The following paragraph from Dan Balz’s and Vanessa Williams’s article (“Poll Shows Bush With Solid Lead”) on the front page of today’s Washington Post bothers me.

Bush’s relentless attacks on Kerry have badly damaged the Democratic nominee, the survey and interviews showed. Voters routinely describe Kerry as wishy-washy, as a flip-flopper and as a candidate they are not sure they can trust, almost as if they are reading from Bush campaign ad scripts. But Kerry’s problems are also partly of his own making. Despite repeated efforts to flesh out his proposals on Iraq, terrorism and other issues, he has yet to break through to undecided voters as someone who has clear plans for fixing the country’s biggest problems.

I’m not sure whether what bothers me is subtle bias or simply sloppy writing, but here’s what I don’t like.

First, the chicken-and-egg question: Has Kerry been damaged more by “Bush’s relentless attacks” or by the nature of his own character and campaign, which has made him vulnerable to those attacks? Looking at another example, take Gary Hart (no, you take Gary Hart): no one, I think, would write that he was badly damaged by relentless attacks on his womanizing after daring the press to catch him at it. It was not the nature of the criticism that did him in; it was what he did that invited the criticism. Is this not equally true of Kerry’s flip-flopping? (WaPo even tried to help Kerry out with this claim a few days ago.) For his part, Kerry has certainly tried hard to paint Bush as an untrustworthy flip-flopper as well, but that criticism doesn’t seem to have stuck. Is that only because his ads were no good?

Balz/Williams do acknowledge that Kerry’s problems “are partly of his own making,” but they imply, as least as I read what they say, that that part is pretty small:

Despite repeated efforts to flesh out his proposals on Iraq, terrorism and other issues, he has yet to break through to undecided voters as someone who has clear plans for fixing the country’s biggest problems.

One could say there’s no flesh because there are no bones, but that would be snide. (Accurate, but snide.) But it seems to me that Kerry’s problem is more substantial than the largely stylistic lack of persuasiveness presented here. He hasn’t been able to break through to undecided voters as someone who has clear plans because he doesn’t have clear plans. To say he can’t “break through” is to imply that the problem is the stubbornness, the brainwashedness by Bush ads, of the undecided voters, and thus is really blame-shifting rather than even “partly” Kerry’s fault.
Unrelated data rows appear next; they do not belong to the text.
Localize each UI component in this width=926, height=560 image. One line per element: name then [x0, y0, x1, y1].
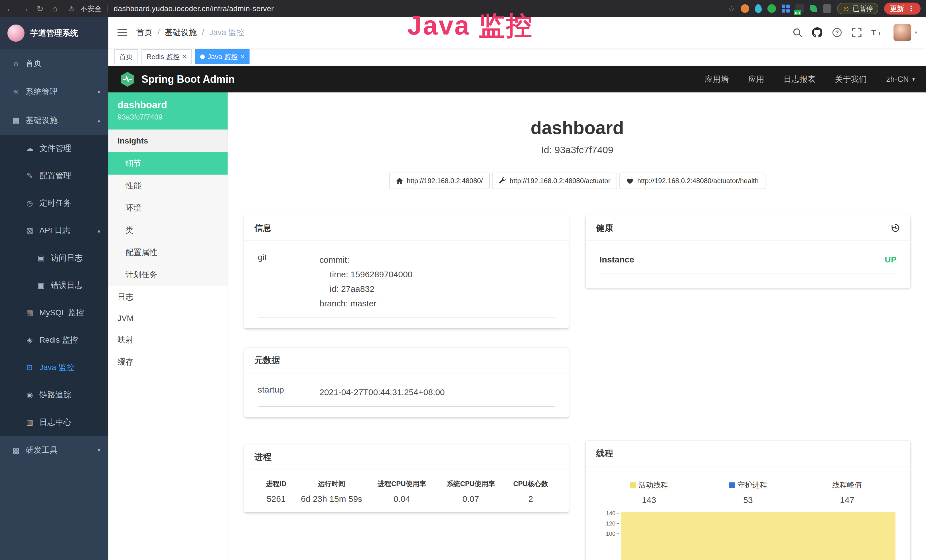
address-divider	[107, 5, 108, 12]
update-button[interactable]: 更新 ⋮	[884, 3, 921, 15]
security-warning-label[interactable]: 不安全	[80, 4, 102, 14]
help-icon[interactable]: ?	[832, 27, 842, 38]
chevron-down-icon: ▾	[912, 76, 915, 82]
browser-home-icon[interactable]: ⌂	[50, 4, 59, 14]
metadata-card: 元数据 startup 2021-04-27T00:44:31.254+08:0…	[244, 348, 569, 417]
bookmark-star-icon[interactable]: ☆	[728, 4, 735, 14]
actuator-url: http://192.168.0.2:48080/actuator	[510, 177, 611, 185]
hamburger-icon[interactable]	[118, 29, 127, 36]
sba-nav-about[interactable]: 关于我们	[835, 74, 867, 85]
sba-menu-environment[interactable]: 环境	[108, 197, 228, 219]
insights-section-label: Insights	[108, 130, 228, 152]
tab-java-monitor[interactable]: Java 监控 ×	[195, 49, 250, 64]
sidebar-item-home[interactable]: ⌂ 首页	[0, 49, 108, 77]
sidebar-item-error-logs[interactable]: ▣ 错误日志	[0, 272, 108, 299]
sidebar-item-dev-tools[interactable]: ▩ 研发工具 ▾	[0, 436, 108, 465]
instance-links: http://192.168.0.2:48080/ http://192.168…	[244, 173, 910, 189]
breadcrumb-home[interactable]: 首页	[136, 27, 152, 38]
process-uptime: 6d 23h 15m 59s	[296, 494, 368, 512]
sidebar-item-redis-monitor[interactable]: ◈ Redis 监控	[0, 326, 108, 354]
sba-nav-applications[interactable]: 应用	[748, 74, 764, 85]
address-url[interactable]: dashboard.yudao.iocoder.cn/infra/admin-s…	[114, 4, 274, 13]
extension-icon-dark[interactable]: on	[795, 4, 804, 13]
app-logo[interactable]: 芋道管理系统	[0, 17, 108, 49]
sidebar-item-access-logs[interactable]: ▣ 访问日志	[0, 244, 108, 272]
sidebar-item-log-center[interactable]: ▥ 日志中心	[0, 409, 108, 436]
metadata-startup-row: startup 2021-04-27T00:44:31.254+08:00	[258, 385, 555, 407]
github-icon[interactable]	[812, 27, 822, 38]
sidebar-item-label: 文件管理	[39, 143, 71, 154]
chevron-up-icon: ▴	[98, 117, 100, 124]
sidebar-item-trace[interactable]: ◉ 链路追踪	[0, 381, 108, 409]
sba-menu-scheduled-tasks[interactable]: 计划任务	[108, 263, 228, 286]
sba-nav: 应用墙 应用 日志报表 关于我们 zh-CN ▾	[705, 74, 915, 85]
legend-swatch-live	[630, 483, 635, 488]
history-icon[interactable]	[891, 223, 900, 233]
active-dot	[200, 54, 205, 59]
sba-nav-journal[interactable]: 日志报表	[784, 74, 816, 85]
process-values-row: 5261 6d 23h 15m 59s 0.04 0.07 2	[257, 494, 556, 512]
extension-icon-grid[interactable]	[782, 5, 790, 12]
sba-brand[interactable]: Spring Boot Admin	[120, 71, 235, 88]
card-title: 元数据	[254, 355, 280, 365]
close-icon[interactable]: ×	[183, 53, 186, 60]
timer-icon: ◷	[25, 199, 34, 208]
sba-nav-wall[interactable]: 应用墙	[705, 74, 729, 85]
sidebar-item-config-mgmt[interactable]: ✎ 配置管理	[0, 162, 108, 189]
sidebar-item-label: 链路追踪	[39, 389, 71, 400]
sba-menu-jvm[interactable]: JVM	[108, 308, 228, 328]
status-badge: UP	[885, 255, 897, 265]
legend-daemon-threads: 守护进程 53	[698, 480, 797, 505]
sidebar-item-label: 首页	[26, 58, 42, 69]
extension-icon-leaf[interactable]	[809, 5, 817, 12]
chevron-down-icon: ▾	[98, 447, 100, 454]
threads-card: 线程 活动线程 143	[586, 441, 910, 560]
threads-chart: 140 120 100	[599, 513, 897, 560]
search-icon[interactable]	[793, 28, 802, 37]
process-cpu: 0.04	[368, 494, 437, 512]
sba-menu-metrics[interactable]: 性能	[108, 175, 228, 197]
metadata-key: startup	[258, 385, 302, 400]
sidebar-item-infrastructure[interactable]: ▤ 基础设施 ▴	[0, 106, 108, 135]
sidebar-item-api-logs[interactable]: ▧ API 日志 ▴	[0, 217, 108, 244]
sba-menu-details[interactable]: 细节	[108, 152, 228, 175]
health-url-button[interactable]: http://192.168.0.2:48080/actuator/health	[619, 173, 766, 189]
svg-text:T: T	[878, 31, 881, 36]
back-icon[interactable]: ←	[6, 4, 15, 14]
sba-menu-mappings[interactable]: 映射	[108, 328, 228, 351]
sidebar-item-mysql-monitor[interactable]: ▦ MySQL 监控	[0, 299, 108, 326]
info-line: commit:	[319, 253, 412, 267]
sba-menu-logs[interactable]: 日志	[108, 286, 228, 308]
legend-value: 143	[599, 495, 698, 505]
actuator-url-button[interactable]: http://192.168.0.2:48080/actuator	[492, 173, 617, 189]
extension-icon-green[interactable]	[767, 4, 776, 13]
breadcrumb-infrastructure[interactable]: 基础设施	[165, 27, 197, 38]
user-menu[interactable]: ▾	[893, 24, 917, 41]
sidebar-item-label: 研发工具	[26, 445, 57, 456]
tab-redis-monitor[interactable]: Redis 监控 ×	[141, 49, 192, 64]
sba-menu-caches[interactable]: 缓存	[108, 351, 228, 373]
sidebar-item-file-mgmt[interactable]: ☁ 文件管理	[0, 135, 108, 162]
sidebar-item-system-mgmt[interactable]: ✳ 系统管理 ▾	[0, 77, 108, 106]
locale-selector[interactable]: zh-CN ▾	[887, 75, 915, 84]
sba-menu-config-props[interactable]: 配置属性	[108, 241, 228, 263]
tab-home[interactable]: 首页	[114, 49, 138, 64]
fullscreen-icon[interactable]	[852, 28, 861, 37]
sidebar-item-scheduled-jobs[interactable]: ◷ 定时任务	[0, 189, 108, 217]
forward-icon[interactable]: →	[21, 4, 30, 14]
close-icon[interactable]: ×	[241, 53, 244, 60]
extension-icon-drop[interactable]	[755, 4, 762, 13]
process-column-header: 进程ID	[257, 479, 296, 494]
font-size-icon[interactable]: TT	[871, 28, 884, 37]
sidebar-item-java-monitor[interactable]: ⊡ Java 监控	[0, 354, 108, 381]
sba-header: Spring Boot Admin 应用墙 应用 日志报表 关于我们 zh-CN…	[108, 66, 926, 92]
sba-menu-classes[interactable]: 类	[108, 219, 228, 241]
browser-menu-icon[interactable]: ⋮	[908, 4, 915, 13]
tag-label: 首页	[119, 52, 133, 61]
profile-paused-badge[interactable]: ☺ 已暂停	[837, 3, 878, 14]
service-url-button[interactable]: http://192.168.0.2:48080/	[389, 173, 490, 189]
extensions-puzzle-icon[interactable]	[823, 4, 831, 13]
instance-header[interactable]: dashboard 93a3fc7f7409	[108, 92, 228, 130]
refresh-icon[interactable]: ↻	[35, 4, 44, 14]
extension-icon-orange[interactable]	[741, 4, 749, 13]
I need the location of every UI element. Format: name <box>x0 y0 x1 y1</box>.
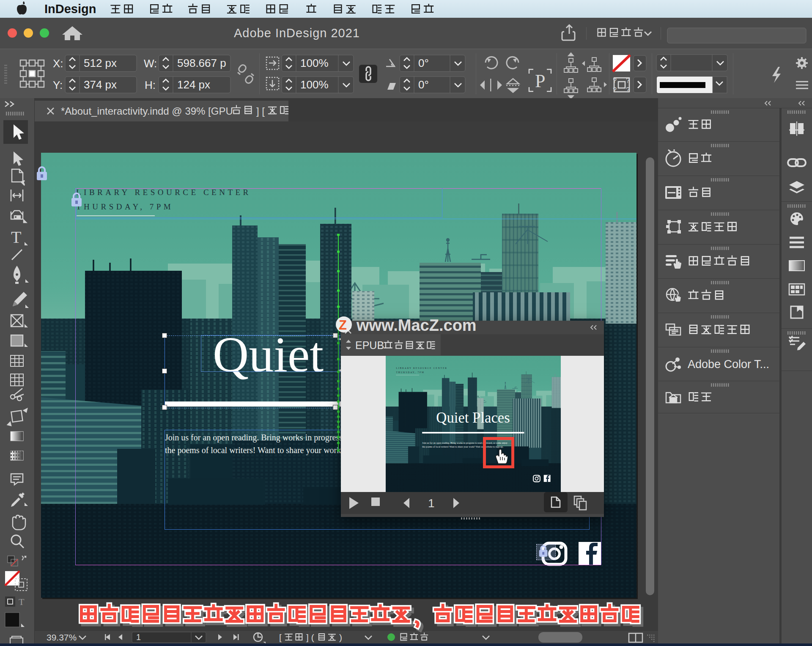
svg-text:Y:: Y: <box>53 79 63 91</box>
svg-text:www.MacZ.com: www.MacZ.com <box>356 316 477 334</box>
svg-text:W:: W: <box>144 57 157 70</box>
svg-text:0°: 0° <box>418 78 429 91</box>
svg-text:Adobe InDesign 2021: Adobe InDesign 2021 <box>234 26 360 40</box>
svg-text:39.37%: 39.37% <box>47 632 77 642</box>
svg-text:374 px: 374 px <box>84 78 117 91</box>
svg-text:?: ? <box>626 77 630 84</box>
svg-text:100%: 100% <box>300 78 329 91</box>
svg-text:?: ? <box>613 77 617 84</box>
svg-text:X:: X: <box>53 57 63 70</box>
svg-text:598.667 p: 598.667 p <box>177 57 226 69</box>
svg-text:] [: ] [ <box>256 105 265 117</box>
svg-text:H:: H: <box>145 79 156 91</box>
svg-text:] (: ] ( <box>306 632 314 642</box>
svg-text:1: 1 <box>428 497 435 510</box>
svg-text:*About_interactivity.indd @ 39: *About_interactivity.indd @ 39% [GPU <box>61 105 233 117</box>
svg-text:512 px: 512 px <box>84 57 117 69</box>
svg-text:124 px: 124 px <box>177 78 210 91</box>
svg-text:1: 1 <box>136 632 141 642</box>
svg-text:100%: 100% <box>300 57 329 69</box>
svg-text:): ) <box>339 632 342 642</box>
svg-text:InDesign: InDesign <box>44 2 96 16</box>
svg-text:?: ? <box>613 86 617 93</box>
svg-text:THURSDAY, 7PM: THURSDAY, 7PM <box>396 371 425 374</box>
svg-text:Z: Z <box>339 318 347 333</box>
svg-text:?: ? <box>626 86 630 93</box>
svg-text:T: T <box>19 597 25 607</box>
svg-text:T: T <box>11 228 21 247</box>
svg-text:LIBRARY RESOURCE CENTER: LIBRARY RESOURCE CENTER <box>396 367 447 369</box>
svg-text:0°: 0° <box>418 57 429 69</box>
svg-text:Quiet Places: Quiet Places <box>436 409 510 426</box>
svg-text:P: P <box>535 71 545 91</box>
svg-text:Adobe Color T...: Adobe Color T... <box>688 358 769 371</box>
svg-text:[: [ <box>279 632 282 642</box>
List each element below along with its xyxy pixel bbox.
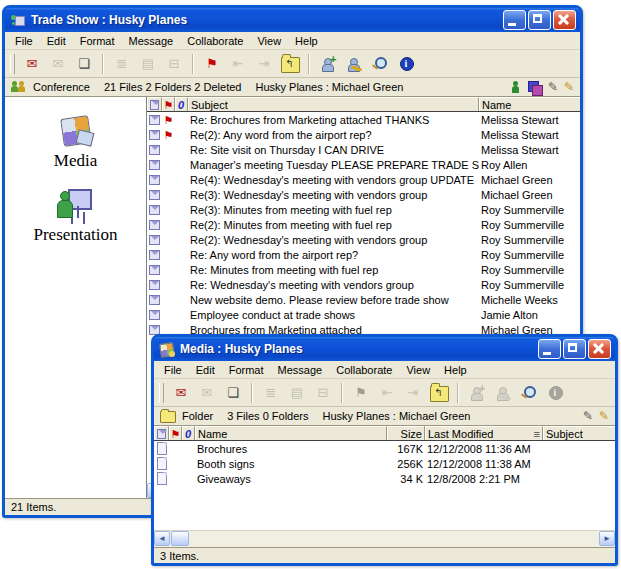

Did Balz and Williams mean to give that impression?

Say What? (3)

  1. Eric September 29, 2004 at 9:01 am | | Reply

    I was struck by the exact same thoughts as I read that article yesterday. I was actually suprised when the authors actually acknowledged Kerry’s problems might be of his own doing.

    Another article in the A section yesterday was also devoted to Kerry’s new found use of humor on the stump. Is this actually news, or just Democratic PR?

  2. Eric September 29, 2004 at 9:02 am | | Reply

    Is it possible Dana Milbank, poster boy for Bush-hating in the press corps, ghost wrote this article?

  3. Jack Tanner September 29, 2004 at 4:26 pm | | Reply

    Miss america, singer, actress and a reporter for the post Vanessa Williams is incredible.